◆ **Exercise prompt**
In the entries that follow, identify the line containing "Изоляторы TIG" and return it together with all later lines, exactly as they appear.

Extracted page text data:
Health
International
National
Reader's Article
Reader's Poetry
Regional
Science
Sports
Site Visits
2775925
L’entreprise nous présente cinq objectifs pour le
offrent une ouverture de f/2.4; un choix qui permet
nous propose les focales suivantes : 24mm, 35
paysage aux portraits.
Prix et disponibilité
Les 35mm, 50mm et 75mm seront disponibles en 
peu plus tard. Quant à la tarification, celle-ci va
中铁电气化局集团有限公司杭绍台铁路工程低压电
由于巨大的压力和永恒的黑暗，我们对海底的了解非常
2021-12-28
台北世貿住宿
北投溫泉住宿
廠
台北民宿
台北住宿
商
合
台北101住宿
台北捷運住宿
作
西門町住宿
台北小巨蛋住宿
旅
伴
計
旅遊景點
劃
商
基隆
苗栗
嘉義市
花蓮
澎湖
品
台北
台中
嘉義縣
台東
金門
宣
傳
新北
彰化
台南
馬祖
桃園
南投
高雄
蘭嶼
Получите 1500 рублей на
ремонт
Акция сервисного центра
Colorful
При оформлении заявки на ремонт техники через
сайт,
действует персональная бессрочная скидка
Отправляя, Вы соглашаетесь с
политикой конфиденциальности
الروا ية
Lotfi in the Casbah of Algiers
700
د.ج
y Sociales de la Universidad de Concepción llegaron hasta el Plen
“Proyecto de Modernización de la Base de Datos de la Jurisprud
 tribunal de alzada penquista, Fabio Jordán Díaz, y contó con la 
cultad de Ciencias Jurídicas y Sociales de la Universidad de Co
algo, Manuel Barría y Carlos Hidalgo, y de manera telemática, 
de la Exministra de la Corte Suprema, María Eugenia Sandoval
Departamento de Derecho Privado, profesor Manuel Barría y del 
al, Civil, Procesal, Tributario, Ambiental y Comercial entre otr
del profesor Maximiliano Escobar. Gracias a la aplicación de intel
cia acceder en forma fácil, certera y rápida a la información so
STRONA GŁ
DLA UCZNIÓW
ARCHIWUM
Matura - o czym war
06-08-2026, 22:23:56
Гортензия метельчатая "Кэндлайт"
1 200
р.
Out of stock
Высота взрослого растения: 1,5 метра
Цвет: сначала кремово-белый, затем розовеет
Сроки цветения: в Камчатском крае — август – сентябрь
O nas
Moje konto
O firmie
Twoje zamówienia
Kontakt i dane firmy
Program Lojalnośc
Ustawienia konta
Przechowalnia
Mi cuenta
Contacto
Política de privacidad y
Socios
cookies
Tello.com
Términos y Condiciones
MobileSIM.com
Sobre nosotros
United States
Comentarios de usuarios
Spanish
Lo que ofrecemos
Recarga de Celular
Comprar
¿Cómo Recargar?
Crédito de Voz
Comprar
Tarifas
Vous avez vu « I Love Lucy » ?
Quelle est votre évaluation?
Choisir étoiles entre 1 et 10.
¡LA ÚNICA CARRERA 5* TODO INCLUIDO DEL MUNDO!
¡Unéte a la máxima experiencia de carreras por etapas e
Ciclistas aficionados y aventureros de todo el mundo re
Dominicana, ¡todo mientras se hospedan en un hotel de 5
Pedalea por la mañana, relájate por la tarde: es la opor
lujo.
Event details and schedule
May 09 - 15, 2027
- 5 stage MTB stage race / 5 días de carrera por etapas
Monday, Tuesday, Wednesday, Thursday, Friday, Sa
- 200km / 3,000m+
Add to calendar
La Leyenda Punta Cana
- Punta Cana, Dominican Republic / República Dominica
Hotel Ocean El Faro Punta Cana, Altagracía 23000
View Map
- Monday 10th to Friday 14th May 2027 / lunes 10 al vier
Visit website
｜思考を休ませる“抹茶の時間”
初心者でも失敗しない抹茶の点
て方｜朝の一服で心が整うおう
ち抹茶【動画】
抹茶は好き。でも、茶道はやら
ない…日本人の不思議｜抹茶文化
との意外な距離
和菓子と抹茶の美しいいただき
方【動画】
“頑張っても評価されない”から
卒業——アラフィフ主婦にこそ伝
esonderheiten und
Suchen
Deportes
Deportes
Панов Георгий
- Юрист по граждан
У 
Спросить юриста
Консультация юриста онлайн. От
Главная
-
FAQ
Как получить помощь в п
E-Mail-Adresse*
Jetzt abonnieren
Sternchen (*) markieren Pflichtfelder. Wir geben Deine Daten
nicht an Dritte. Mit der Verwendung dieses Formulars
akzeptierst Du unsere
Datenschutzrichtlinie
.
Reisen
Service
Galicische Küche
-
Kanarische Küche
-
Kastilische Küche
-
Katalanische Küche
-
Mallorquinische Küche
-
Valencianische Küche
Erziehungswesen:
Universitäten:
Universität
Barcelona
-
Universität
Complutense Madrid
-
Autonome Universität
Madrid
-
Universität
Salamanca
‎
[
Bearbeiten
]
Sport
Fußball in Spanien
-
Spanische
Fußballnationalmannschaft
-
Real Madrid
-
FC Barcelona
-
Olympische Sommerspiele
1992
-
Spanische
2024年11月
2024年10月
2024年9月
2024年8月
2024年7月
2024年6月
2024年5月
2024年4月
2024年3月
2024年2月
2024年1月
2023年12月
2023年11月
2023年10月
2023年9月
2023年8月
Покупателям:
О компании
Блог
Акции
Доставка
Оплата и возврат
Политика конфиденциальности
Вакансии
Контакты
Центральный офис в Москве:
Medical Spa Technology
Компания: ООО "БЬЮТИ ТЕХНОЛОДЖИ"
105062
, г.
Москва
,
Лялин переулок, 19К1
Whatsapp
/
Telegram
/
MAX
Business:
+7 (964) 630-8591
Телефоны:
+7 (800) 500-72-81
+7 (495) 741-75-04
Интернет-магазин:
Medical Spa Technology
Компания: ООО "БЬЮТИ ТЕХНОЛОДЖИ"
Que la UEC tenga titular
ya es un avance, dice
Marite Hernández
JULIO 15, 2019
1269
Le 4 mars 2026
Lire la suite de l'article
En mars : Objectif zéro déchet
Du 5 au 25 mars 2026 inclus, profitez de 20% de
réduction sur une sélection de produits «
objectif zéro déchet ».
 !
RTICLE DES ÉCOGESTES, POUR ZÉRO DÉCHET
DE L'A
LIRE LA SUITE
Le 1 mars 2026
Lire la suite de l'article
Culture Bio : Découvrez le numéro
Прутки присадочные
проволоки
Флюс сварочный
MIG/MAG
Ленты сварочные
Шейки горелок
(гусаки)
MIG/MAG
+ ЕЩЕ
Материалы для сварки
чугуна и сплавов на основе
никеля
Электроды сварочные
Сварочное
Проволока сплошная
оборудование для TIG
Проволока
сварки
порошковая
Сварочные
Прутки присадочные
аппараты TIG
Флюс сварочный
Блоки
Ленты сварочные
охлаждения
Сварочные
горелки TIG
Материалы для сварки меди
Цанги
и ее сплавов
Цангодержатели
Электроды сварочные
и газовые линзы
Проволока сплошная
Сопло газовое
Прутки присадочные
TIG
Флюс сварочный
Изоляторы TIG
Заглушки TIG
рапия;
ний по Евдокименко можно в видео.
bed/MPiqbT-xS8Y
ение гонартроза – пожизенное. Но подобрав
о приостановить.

◆ **Solution to the problem**
Изоляторы TIG
Заглушки TIG
рапия;
ний по Евдокименко можно в видео.
bed/MPiqbT-xS8Y
ение гонартроза – пожизенное. Но подобрав
о приостановить.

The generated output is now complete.